=== About this task ===
Please say how many lines in the records contain the word "Oise", giving only the number.

[Stored data entries]

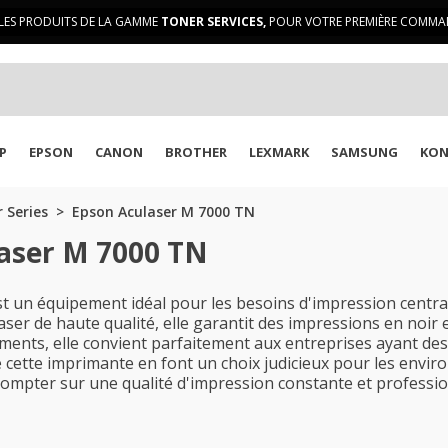
LES PRODUITS DE LA GAMME
TONER SERVICES,
POUR VOTRE PREMIÈRE COMMAN
P
EPSON
CANON
BROTHER
LEXMARK
SAMSUNG
KON
 Series
Epson Aculaser M 7000 TN
laser M 7000 TN
 un équipement idéal pour les besoins d'impression centr
aser de haute qualité, elle garantit des impressions en noir 
uments, elle convient parfaitement aux entreprises ayant de
de cette imprimante en font un choix judicieux pour les env
mpter sur une qualité d'impression constante et professi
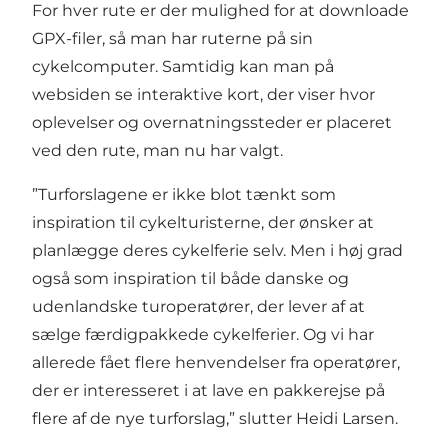
For hver rute er der mulighed for at downloade
GPX-filer, så man har ruterne på sin
cykelcomputer. Samtidig kan man på
websiden se interaktive kort, der viser hvor
oplevelser og overnatningssteder er placeret
ved den rute, man nu har valgt.
”Turforslagene er ikke blot tænkt som
inspiration til cykelturisterne, der ønsker at
planlægge deres cykelferie selv. Men i høj grad
også som inspiration til både danske og
udenlandske turoperatører, der lever af at
sælge færdigpakkede cykelferier. Og vi har
allerede fået flere henvendelser fra operatører,
der er interesseret i at lave en pakkerejse på
flere af de nye turforslag,” slutter Heidi Larsen.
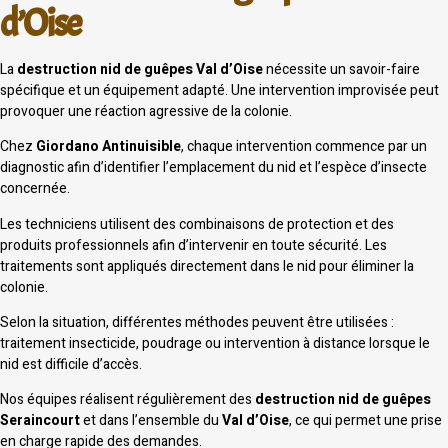
d’Oise
La
destruction nid de guêpes Val d’Oise
nécessite un savoir-faire
spécifique et un équipement adapté. Une intervention improvisée peut
provoquer une réaction agressive de la colonie.
Chez
Giordano Antinuisible
, chaque intervention commence par un
diagnostic afin d’identifier l’emplacement du nid et l’espèce d’insecte
concernée.
Les techniciens utilisent des combinaisons de protection et des
produits professionnels afin d’intervenir en toute sécurité. Les
traitements sont appliqués directement dans le nid pour éliminer la
colonie.
Selon la situation, différentes méthodes peuvent être utilisées :
traitement insecticide, poudrage ou intervention à distance lorsque le
nid est difficile d’accès.
Nos équipes réalisent régulièrement des
destruction nid de guêpes
Seraincourt
et dans l’ensemble du
Val d’Oise
, ce qui permet une prise
en charge rapide des demandes.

=== Finished exercise ===
3